■ **EXTRACTED ENTRIES**
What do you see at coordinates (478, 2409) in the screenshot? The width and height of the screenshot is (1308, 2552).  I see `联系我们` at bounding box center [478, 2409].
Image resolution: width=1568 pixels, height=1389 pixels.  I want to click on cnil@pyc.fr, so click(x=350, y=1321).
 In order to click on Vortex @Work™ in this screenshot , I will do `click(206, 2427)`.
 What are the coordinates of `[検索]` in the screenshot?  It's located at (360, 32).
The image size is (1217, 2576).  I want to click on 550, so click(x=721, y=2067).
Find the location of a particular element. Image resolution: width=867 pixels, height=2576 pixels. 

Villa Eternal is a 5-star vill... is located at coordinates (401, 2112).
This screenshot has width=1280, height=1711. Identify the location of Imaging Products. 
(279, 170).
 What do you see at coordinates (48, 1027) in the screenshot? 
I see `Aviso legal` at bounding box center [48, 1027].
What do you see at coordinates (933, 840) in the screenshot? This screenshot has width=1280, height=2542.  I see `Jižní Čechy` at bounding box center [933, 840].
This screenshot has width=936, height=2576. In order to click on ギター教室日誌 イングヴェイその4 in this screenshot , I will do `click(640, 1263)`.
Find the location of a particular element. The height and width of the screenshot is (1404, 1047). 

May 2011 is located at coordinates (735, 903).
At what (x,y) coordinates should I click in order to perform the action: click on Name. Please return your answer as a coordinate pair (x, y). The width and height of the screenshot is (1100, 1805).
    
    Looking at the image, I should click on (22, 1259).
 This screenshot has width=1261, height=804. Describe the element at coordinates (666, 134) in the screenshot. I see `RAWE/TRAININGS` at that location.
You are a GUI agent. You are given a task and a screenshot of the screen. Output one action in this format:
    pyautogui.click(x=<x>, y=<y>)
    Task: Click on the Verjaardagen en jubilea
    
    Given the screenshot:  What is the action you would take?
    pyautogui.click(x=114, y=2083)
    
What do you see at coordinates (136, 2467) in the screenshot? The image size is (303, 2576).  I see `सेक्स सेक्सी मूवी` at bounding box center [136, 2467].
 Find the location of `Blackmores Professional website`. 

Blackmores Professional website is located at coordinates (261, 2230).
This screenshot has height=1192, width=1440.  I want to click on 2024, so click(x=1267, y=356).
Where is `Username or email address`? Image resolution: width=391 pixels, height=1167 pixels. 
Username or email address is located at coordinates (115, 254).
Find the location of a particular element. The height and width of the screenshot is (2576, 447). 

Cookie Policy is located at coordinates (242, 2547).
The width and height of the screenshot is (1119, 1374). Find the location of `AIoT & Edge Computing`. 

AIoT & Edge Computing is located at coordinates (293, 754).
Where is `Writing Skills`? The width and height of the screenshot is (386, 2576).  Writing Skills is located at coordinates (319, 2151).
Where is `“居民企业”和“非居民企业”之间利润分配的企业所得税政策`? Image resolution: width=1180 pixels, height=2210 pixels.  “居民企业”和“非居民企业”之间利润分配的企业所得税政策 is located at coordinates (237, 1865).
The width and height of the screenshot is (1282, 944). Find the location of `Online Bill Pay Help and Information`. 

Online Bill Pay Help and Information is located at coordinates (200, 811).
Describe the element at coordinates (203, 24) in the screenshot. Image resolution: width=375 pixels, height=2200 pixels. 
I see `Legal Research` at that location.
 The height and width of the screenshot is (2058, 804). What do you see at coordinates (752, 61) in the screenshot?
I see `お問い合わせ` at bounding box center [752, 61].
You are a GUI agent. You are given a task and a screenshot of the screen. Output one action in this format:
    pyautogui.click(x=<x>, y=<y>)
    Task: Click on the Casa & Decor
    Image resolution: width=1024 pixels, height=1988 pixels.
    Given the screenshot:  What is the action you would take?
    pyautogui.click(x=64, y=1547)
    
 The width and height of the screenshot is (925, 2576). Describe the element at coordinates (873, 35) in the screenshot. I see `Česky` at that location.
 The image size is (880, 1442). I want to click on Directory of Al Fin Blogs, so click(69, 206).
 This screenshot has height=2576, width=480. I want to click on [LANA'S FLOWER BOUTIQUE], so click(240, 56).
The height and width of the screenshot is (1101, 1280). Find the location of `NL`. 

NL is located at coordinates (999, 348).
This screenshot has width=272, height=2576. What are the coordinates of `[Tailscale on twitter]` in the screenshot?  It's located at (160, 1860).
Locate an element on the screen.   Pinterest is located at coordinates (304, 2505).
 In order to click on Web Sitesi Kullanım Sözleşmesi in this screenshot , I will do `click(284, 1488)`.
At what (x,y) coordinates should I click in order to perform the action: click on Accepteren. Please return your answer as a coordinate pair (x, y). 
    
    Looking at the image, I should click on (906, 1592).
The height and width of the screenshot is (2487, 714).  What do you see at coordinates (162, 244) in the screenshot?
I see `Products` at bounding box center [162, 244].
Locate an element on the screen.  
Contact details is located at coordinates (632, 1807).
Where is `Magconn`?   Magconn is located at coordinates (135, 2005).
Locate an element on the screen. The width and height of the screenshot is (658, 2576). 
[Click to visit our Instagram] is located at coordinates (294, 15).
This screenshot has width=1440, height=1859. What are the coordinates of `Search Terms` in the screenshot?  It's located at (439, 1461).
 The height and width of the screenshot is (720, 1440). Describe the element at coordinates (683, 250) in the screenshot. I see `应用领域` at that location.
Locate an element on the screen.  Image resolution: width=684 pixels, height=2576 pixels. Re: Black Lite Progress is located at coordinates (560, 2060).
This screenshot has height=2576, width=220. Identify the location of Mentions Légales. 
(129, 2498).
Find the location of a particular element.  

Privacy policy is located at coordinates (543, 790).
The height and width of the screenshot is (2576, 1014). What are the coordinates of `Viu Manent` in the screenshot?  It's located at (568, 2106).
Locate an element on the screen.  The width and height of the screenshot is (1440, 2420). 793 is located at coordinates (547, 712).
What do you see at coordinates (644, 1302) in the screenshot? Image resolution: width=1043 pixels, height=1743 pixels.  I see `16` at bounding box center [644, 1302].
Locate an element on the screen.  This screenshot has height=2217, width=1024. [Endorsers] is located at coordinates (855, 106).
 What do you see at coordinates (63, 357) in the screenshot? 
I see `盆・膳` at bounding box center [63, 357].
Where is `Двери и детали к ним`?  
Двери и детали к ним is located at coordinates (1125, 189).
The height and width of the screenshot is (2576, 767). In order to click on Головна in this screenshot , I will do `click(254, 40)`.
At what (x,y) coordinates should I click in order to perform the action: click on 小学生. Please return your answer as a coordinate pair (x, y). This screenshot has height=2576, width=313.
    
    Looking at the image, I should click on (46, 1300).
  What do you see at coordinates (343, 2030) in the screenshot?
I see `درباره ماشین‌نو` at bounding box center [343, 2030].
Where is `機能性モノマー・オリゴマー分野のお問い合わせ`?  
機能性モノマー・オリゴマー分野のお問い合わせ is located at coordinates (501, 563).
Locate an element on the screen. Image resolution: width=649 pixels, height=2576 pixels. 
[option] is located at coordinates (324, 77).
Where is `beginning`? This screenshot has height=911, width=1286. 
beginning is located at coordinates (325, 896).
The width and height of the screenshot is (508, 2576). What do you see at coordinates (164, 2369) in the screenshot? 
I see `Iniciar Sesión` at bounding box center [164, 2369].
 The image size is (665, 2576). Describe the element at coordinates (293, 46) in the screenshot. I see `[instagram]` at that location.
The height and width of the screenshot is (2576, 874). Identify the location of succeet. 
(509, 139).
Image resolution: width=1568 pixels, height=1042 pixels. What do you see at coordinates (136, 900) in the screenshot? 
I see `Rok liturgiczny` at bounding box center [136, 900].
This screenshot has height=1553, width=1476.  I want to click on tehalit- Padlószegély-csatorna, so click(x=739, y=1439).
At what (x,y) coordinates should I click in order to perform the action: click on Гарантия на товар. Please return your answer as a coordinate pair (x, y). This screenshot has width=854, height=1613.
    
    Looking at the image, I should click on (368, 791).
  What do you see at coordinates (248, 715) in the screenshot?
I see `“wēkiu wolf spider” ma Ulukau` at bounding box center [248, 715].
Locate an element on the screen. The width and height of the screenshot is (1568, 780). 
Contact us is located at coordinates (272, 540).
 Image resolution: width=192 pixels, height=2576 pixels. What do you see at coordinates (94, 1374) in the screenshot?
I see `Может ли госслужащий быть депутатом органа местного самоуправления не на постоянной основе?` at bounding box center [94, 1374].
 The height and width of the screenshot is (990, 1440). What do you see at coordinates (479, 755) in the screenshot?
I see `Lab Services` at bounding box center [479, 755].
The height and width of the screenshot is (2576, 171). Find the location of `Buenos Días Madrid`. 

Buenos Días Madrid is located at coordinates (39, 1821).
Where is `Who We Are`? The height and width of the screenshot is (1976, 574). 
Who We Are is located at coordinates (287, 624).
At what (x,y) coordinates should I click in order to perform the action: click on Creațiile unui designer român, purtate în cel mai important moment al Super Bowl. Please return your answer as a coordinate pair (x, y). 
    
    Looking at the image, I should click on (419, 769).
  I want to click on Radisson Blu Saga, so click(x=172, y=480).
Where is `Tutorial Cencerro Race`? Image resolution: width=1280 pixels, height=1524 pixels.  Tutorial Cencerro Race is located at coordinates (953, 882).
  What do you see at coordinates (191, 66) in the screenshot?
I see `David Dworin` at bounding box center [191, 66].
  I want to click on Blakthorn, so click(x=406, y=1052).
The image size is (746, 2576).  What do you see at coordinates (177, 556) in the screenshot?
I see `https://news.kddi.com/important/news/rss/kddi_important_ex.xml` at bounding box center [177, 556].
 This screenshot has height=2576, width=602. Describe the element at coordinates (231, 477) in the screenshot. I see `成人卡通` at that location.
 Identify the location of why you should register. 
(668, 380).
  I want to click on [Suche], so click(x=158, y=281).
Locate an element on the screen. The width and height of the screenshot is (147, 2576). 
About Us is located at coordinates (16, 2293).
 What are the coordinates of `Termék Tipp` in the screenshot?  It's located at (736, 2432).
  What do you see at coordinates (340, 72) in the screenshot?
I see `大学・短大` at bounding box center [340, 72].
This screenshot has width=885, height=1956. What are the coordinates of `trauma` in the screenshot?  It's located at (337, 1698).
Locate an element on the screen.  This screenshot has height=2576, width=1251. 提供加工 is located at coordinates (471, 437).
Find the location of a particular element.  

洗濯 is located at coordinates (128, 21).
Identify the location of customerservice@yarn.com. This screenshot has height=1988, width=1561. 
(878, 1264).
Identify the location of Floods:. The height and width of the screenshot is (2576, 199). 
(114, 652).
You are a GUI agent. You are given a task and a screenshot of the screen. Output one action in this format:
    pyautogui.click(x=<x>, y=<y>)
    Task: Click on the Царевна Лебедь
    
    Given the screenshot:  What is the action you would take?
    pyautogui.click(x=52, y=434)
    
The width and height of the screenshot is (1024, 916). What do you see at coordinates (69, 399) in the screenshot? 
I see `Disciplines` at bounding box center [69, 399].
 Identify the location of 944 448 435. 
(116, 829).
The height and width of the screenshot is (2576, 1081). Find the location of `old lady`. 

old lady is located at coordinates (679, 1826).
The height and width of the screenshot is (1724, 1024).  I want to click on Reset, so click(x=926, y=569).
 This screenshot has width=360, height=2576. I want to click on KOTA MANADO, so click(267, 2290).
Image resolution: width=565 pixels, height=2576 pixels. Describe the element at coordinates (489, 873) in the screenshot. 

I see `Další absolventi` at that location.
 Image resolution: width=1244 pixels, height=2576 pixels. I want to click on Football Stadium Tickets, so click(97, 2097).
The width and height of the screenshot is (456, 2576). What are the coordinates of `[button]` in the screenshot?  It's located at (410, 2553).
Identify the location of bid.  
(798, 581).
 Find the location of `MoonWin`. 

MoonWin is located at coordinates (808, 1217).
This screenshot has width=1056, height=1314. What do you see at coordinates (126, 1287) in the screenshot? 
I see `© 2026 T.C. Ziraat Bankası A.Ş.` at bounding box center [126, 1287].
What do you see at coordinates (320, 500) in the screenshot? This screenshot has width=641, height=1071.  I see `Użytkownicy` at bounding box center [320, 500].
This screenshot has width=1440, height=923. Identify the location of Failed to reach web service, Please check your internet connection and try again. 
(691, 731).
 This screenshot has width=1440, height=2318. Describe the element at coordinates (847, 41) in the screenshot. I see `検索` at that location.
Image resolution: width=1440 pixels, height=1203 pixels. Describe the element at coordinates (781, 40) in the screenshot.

■ **INSTRUCTIONS TO FOLLOW**
Return, with no change at all, every line in the entries above from the line containing "Describe the element at coordinates (203, 24)" through the line containing "Image resolution: width=1024".

■ **COMPLETED EXERCISE**
Describe the element at coordinates (203, 24) in the screenshot. Image resolution: width=375 pixels, height=2200 pixels. 
I see `Legal Research` at that location.
 The height and width of the screenshot is (2058, 804). What do you see at coordinates (752, 61) in the screenshot?
I see `お問い合わせ` at bounding box center [752, 61].
You are a GUI agent. You are given a task and a screenshot of the screen. Output one action in this format:
    pyautogui.click(x=<x>, y=<y>)
    Task: Click on the Casa & Decor
    Image resolution: width=1024 pixels, height=1988 pixels.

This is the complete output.